Qu’est-ce que le trouble obsessionnel-compulsif post-partum?


Il n’est pas rare que les mères éprouvent une variété d’émotions après l’arrivée d’un nouveau-né. La période post-partum est connue depuis longtemps comme une période de risque accru d’apparition, d’aggravation ou de récurrence des troubles de l’humeur et de l’anxiété. De nombreuses études ont suggéré que la période post-partum peut également présenter un risque d’apparition ou d’aggravation du trouble obsessionnel-compulsif (TOC).
Symptômes du trouble obsessionnel-compulsif après l’accouchement
Les symptômes du TOC postpartum sont plus susceptibles d’apparaître dans les six semaines suivant l’accouchement, mais peuvent commencer pendant la grossesse. Chez les femmes qui ont un TOC préexistant, il existe des preuves que la fausse couche peut également agir comme un puissant déclencheur des symptômes du TOC.

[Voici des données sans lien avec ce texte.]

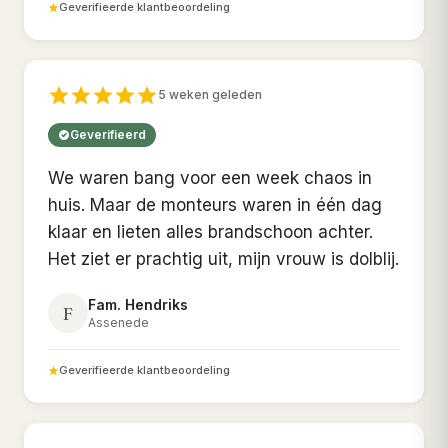
Geverifieerde klantbeoordeling
5 weken geleden
Geverifieerd
We waren bang voor een week chaos in
huis. Maar de monteurs waren in één dag
klaar en lieten alles brandschoon achter.
Het ziet er prachtig uit, mijn vrouw is dolblij.
Fam. Hendriks
F
Assenede
Geverifieerde klantbeoordeling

Les symptômes du TOC chez les femmes qui ont un trouble obsessionnel-compulsif après l’accouchement peuvent souvent être distingués de celles qui avaient déjà un trouble obsessionnel-compulsif. Une étude récente a montré que la plus grande différence entre les deux est que, avec le TOC postpartum, les obsessions sont principalement liées au bébé d’une manière ou d’une autre. Plus précisément, les femmes atteintes de trouble obsessionnel-compulsif post-partum rapportent souvent des obsessions plus agressives liées à la blessure de leur nouveau-né que les femmes qui avaient déjà un trouble obsessionnel-compulsif. De plus, les femmes atteintes de trouble obsessionnel-compulsif post-partum éprouvent plus souvent des obsessions liées à la contamination du bébé que les femmes sans TOC post-partum.
Causes du trouble post-partum obsessionnel-compulsif
À ce stade, on ne sait pas pourquoi la période post-partum est une période de risque accru de survenue de TOC pour certaines femmes. D’un point de vue biologique, il a été émis l’hypothèse que des changements profonds dans les hormones comme les œstrogènes pourraient être en partie responsables. Les hormones peuvent interrompre l’activité des neurotransmetteurs dans le cerveau, y compris la sérotonine. Les perturbations du système sérotoninergique ont été largement impliquées dans le développement des TOC.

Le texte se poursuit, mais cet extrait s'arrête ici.